In the newest installment of Web Therapy, Lisa Kudrow’s Fiona continues to hammer the people around her — including patients — to invest in her “new modality” with reckless abandon. And if you haven’t had enough of her high-pitched squeaking over the course of the first two episodes, this might be the one that breaks the camels back. That, and the fact that the show seems to be losing whatever mojo it might’ve been holding onto during the whole webisode-to-TV-show transition.
Upon learning that her lawyer husband Kip won’t be able to finance her latest venture, it looks like she’s taken his suggestion and gone to her very rich mother (Lily Tomlin). From inside her posh estate in Boston, Putsy (hooray for that name, by the way) talks with her daughter via iChat windows and exudes an over-the-top amount of blue-blood iciness towards her daughter.
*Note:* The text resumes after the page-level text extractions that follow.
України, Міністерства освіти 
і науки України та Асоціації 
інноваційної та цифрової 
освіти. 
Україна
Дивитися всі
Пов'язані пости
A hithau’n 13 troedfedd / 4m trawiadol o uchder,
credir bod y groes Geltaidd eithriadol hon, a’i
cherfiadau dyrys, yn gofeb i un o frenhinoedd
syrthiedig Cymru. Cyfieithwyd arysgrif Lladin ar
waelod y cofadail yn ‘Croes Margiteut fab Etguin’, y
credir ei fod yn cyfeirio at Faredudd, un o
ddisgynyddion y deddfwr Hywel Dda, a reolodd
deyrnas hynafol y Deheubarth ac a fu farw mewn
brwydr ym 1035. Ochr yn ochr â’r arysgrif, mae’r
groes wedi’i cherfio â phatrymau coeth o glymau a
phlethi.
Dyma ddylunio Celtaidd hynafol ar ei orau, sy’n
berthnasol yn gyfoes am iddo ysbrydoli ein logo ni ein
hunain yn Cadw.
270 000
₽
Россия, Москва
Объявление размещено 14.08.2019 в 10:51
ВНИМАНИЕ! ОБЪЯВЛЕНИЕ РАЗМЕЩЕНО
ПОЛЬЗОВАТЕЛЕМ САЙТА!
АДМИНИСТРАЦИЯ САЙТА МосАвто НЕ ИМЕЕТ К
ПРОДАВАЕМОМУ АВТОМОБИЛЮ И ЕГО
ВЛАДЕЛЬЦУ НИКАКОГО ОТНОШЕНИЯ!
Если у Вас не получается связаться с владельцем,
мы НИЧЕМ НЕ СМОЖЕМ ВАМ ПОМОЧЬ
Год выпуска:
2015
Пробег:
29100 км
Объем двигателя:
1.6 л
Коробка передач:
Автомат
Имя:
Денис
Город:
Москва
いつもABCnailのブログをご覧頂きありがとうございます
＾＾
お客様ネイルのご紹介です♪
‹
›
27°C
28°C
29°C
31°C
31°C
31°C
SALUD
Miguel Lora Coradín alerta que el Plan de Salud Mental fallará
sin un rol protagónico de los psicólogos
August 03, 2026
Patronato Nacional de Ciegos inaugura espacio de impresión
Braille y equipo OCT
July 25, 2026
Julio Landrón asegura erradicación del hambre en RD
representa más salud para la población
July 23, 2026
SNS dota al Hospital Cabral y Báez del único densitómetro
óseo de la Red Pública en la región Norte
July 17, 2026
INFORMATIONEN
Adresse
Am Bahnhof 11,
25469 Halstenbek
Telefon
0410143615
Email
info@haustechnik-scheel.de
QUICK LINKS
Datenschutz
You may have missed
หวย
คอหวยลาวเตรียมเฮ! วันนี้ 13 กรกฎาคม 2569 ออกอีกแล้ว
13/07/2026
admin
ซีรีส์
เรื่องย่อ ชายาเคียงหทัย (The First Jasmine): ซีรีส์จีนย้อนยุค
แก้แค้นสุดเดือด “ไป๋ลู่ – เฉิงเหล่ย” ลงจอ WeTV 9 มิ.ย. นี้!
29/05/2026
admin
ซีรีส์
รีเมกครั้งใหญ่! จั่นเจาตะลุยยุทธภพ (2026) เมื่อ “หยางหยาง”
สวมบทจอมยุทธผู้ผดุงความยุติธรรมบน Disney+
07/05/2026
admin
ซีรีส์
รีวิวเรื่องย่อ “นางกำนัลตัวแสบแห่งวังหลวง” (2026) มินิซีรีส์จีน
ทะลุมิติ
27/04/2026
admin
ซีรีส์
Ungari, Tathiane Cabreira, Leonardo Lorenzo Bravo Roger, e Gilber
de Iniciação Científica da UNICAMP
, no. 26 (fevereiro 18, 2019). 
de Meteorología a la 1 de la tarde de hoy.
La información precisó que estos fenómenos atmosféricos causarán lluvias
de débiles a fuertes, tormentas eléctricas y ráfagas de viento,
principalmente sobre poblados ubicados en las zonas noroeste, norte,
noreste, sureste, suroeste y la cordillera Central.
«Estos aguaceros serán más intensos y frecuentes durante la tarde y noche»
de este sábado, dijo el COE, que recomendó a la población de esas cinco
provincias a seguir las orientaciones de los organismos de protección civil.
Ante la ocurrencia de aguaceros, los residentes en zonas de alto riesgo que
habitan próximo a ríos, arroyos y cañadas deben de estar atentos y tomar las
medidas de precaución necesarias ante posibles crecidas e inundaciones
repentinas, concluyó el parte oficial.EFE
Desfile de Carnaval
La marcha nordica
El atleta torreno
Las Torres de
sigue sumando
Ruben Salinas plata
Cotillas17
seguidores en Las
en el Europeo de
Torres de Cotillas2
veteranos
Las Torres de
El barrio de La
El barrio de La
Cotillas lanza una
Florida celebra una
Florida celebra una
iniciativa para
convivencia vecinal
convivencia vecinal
In mere minutes, she’s celebrating the thought of her not coming to Thanksgiving, remembering her as a “pudgy child,” and calling her “non-perceptive.” While their exchange is clearly meant to convey the most minimal maternal bond between the two, it also helps posit some plot-related information: namely that Putsy isn’t interested in financing Fiona’s web therapy but is willing to meet up with Kip and give him $100,000 for something work-related.
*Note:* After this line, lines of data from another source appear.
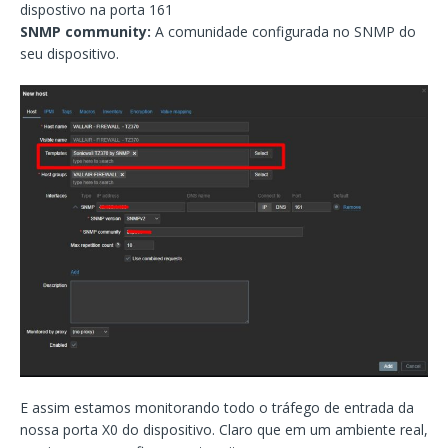
dispostivo na porta 161
SNMP community:
A comunidade configurada no SNMP do
seu dispositivo.
E assim estamos monitorando todo o tráfego de entrada da
nossa porta X0 do dispositivo. Claro que em um ambiente real,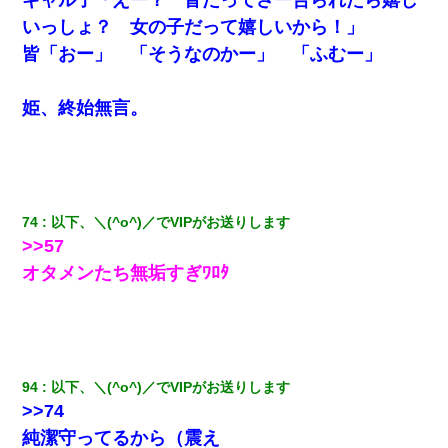
いっしょ？ 女の子だって嬉しいから！」
皆「おー」 「そうなのかー」 「ふむー」
姫、終始無言。
74
以下、＼(^o^)／でVIPがお送りします
>>57
オタメンたち無垢すぎﾜﾛﾀ
94
以下、＼(^o^)／でVIPがお送りします
>>74
純潔守ってるから（震え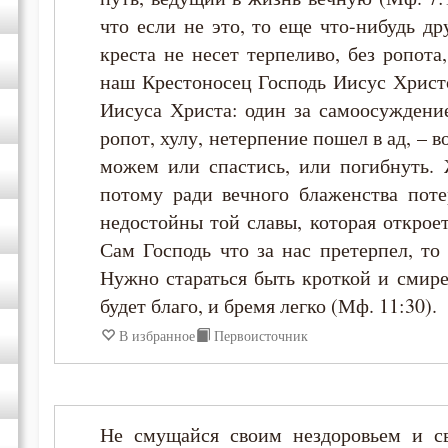
что если не это, то еще что-нибудь др
креста не несет терпеливо, без ропота
наш Крестоносец Господь Иисус Христо
Иисуса Христа: один за самоосуждение
ропот, хулу, нетерпение пошел в ад, – 
можем или спастись, или погибнуть. 
потому ради вечного блаженства поте
недостойны той славы, которая откроет
Сам Господь что за нас претерпел, то
Нужно стараться быть кроткой и смире
будет благо, и бремя легко (Мф. 11:30).
В избранное
Первоисточник
Не смущайся своим нездоровьем и св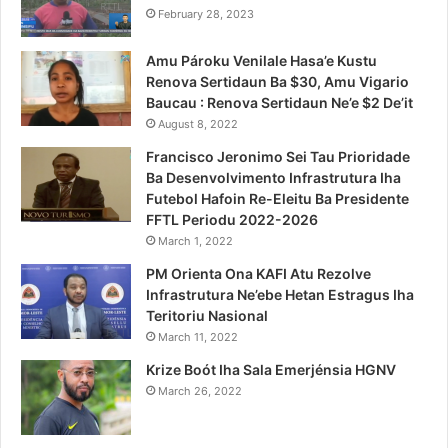
February 28, 2023
Amu Pároku Venilale Hasa’e Kustu
Renova Sertidaun Ba $30, Amu Vigario
Baucau : Renova Sertidaun Ne’e $2 De’it
August 8, 2022
Francisco Jeronimo Sei Tau Prioridade
Ba Desenvolvimento Infrastrutura Iha
Futebol Hafoin Re-Eleitu Ba Presidente
FFTL Periodu 2022-2026
March 1, 2022
PM Orienta Ona KAFI Atu Rezolve
Infrastrutura Ne’ebe Hetan Estragus Iha
Teritoriu Nasional
March 11, 2022
Krize Boót Iha Sala Emerjénsia HGNV
March 26, 2022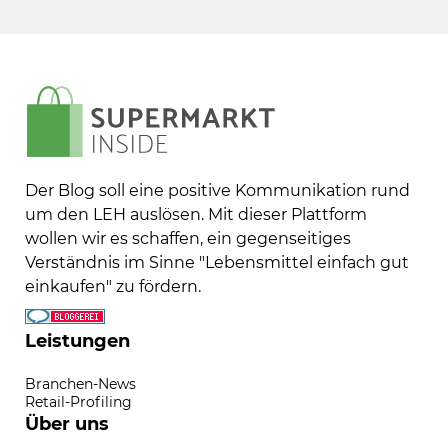
Der Blog soll eine positive Kommunikation rund
um den LEH auslösen. Mit dieser Plattform
wollen wir es schaffen, ein gegenseitiges
Verständnis im Sinne "Lebensmittel einfach gut
einkaufen" zu fördern.
Leistungen
Branchen-News
Retail-Profiling
Über uns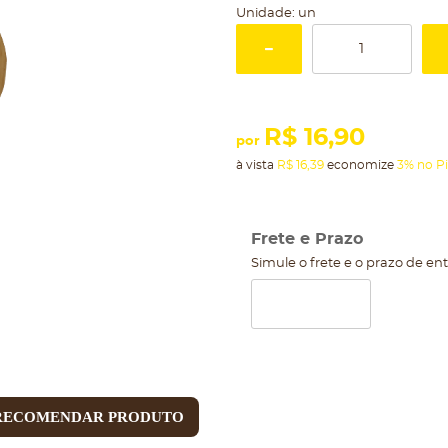
Unidade: un
R$ 16,90
por
à vista
R$ 16,39
economize
3%
no Pi
Frete e Prazo
Simule o frete e o prazo de en
RECOMENDAR PRODUTO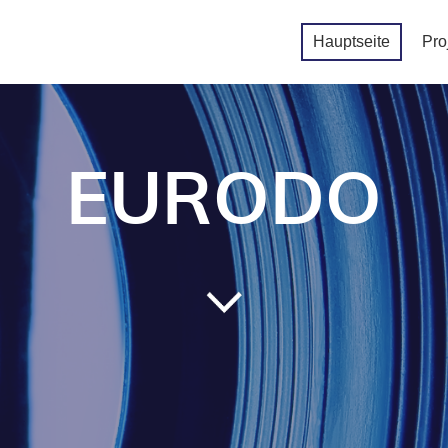
Hauptseite
Pro
EURODO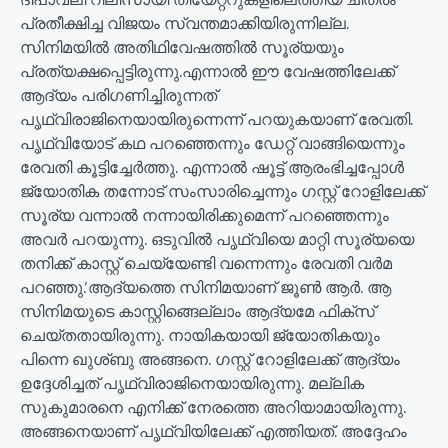
പ്രതീക്ഷിച്ച വിജയം സ്വന്തമാക്കിയിരുന്നില്ല.
സിനിമയിൽ അതിഥിവേഷത്തില്‍ സൂര്യയും
പ്രത്യക്ഷപ്പെട്ടിരുന്നു.എന്നാൽ ഈ വേഷത്തിലേക്ക്
ആദ്യം പരിഗണിച്ചിരുന്നത്
പൃഥ്വിരാജിനെയായിരുന്നെന്ന് പറയുകയാണ് രേവതി.
പൃഥ്വിയോട് കഥ പറഞ്ഞെന്നും ഡേറ്റ് വാങ്ങിയെന്നും
രേവതി കൂട്ടിച്ചേര്‍ത്തു. എന്നാല്‍ ഷൂട്ട് ആരംഭിച്ചപ്പോള്‍
ജ്യോതിക തന്നോട് സംസാരിച്ചെന്നും ഗസ്റ്റ് റോളിലേക്ക്
സൂര്യ വന്നാല്‍ നന്നായിരിക്കുമെന്ന് പറഞ്ഞെന്നും
അവര്‍ പറയുന്നു. ഒടുവില്‍ പൃഥ്വിയെ മാറ്റി സൂര്യയെ
തനിക്ക് കാസ്റ്റ് ചെയ്യേണ്ടി വന്നെന്നും രേവതി വര്‍മ
പറഞ്ഞു.‘ആദ്യത്തെ സിനിമയാണ് ജൂണ്‍ ആര്‍. ആ
സിനിമയുടെ കാസ്റ്റിങ്ങെല്ലാം ആദ്യമേ ഫിക്‌സ്
ചെയ്തതായിരുന്നു. നായികയായി ജ്യോതികയും
പിന്നെ ഖുശ്ബു അങ്ങനെ. ഗസ്റ്റ് റോളിലേക്ക് ആദ്യം
ഉദ്ദേശിച്ചത് പൃഥ്വിരാജിനെയായിരുന്നു. മല്ലിക
സുകുമാരനെ എനിക്ക് നേരത്തെ അറിയാമായിരുന്നു.
അങ്ങനെയാണ് പൃഥ്വിയിലേക്ക് എത്തിയത്. അദ്ദേഹം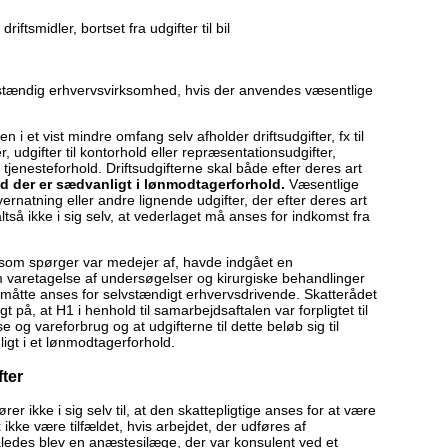
riftsmidler, bortset fra udgifter til bil
vstændig erhvervsvirksomhed, hvis der anvendes væsentlige
et vist mindre omfang selv afholder driftsudgifter, fx til
, udgifter til kontorhold eller repræsentationsudgifter,
 tjenesteforhold. Driftsudgifterne skal både efter deres art
d der er sædvanligt i lønmodtagerforhold.
Væsentlige
 overnatning eller andre lignende udgifter, der efter deres art
altså ikke i sig selv, at vederlaget må anses for indkomst fra
om spørger var medejer af, havde indgået en
m varetagelse af undersøgelser og kirurgiske behandlinger
r måtte anses for selvstændigt erhvervsdrivende. Skatterådet
på, at H1 i henhold til samarbejdsaftalen var forpligtet til
se og vareforbrug og at udgifterne til dette beløb sig til
gt i et lønmodtagerforhold.
fter
rer ikke i sig selv til, at den skattepligtige anses for at være
 ikke være tilfældet, hvis arbejdet, der udføres af
ledes blev en anæstesilæge, der var konsulent ved et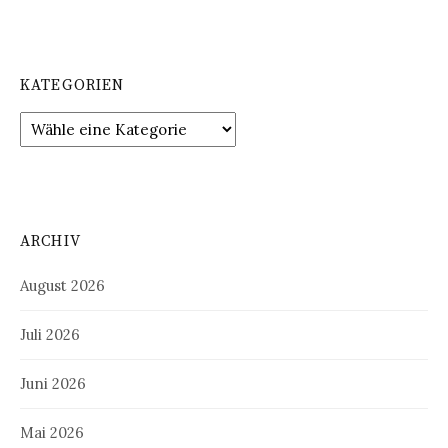
KATEGORIEN
ARCHIV
August 2026
Juli 2026
Juni 2026
Mai 2026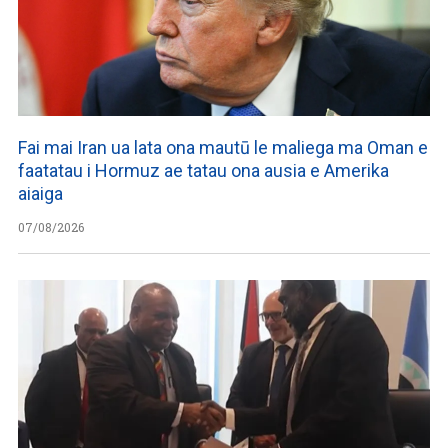
Fai mai Iran ua lata ona mautū le maliega ma Oman e
faatatau i Hormuz ae tatau ona ausia e Amerika
aiaiga
07/08/2026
Calling upon the fact that Fiona has been hell-bent on getting support —financially and professionally — from her former co-workers and boss at the financial firm she recently quit, she’s next in an awkward session with a highly qualified therapist — played by the delightful Bob Balaban (Best In Show, Waiting for Guffman) who the Lochman Bros. have sent to evaluate her new business. In order for Fiona’s foot-in-mouth to reach its necessary apex, that information is withheld until the end of their disastrous meeting. In just a few minutes, she’s admitted her only analytic training came from the Wharton School of Business, where she received her MBA, and called the potential patient "unlikable." When she realizes her potential funding is going down the drain, she all but begs for another session and a chance to redeem herself
There’s a quick check-in with Gina the bimbo receptionist at Lochman Bros., who is strangely hanging outside in a car (on a laptop) while one of her bosses is at an electrolysis appointment. While everyone on Web Therapy is sort of a caricature of an actual person, this wide-eyed dummy is almost too much to bear. And, oh! She’s super slutty, too! So, it makes sense that within a few minutes of talking to Fiona, she’s yelling promises of a blowjob to a man in a nearby car while intermittently detailing the perks of sleeping with her boss.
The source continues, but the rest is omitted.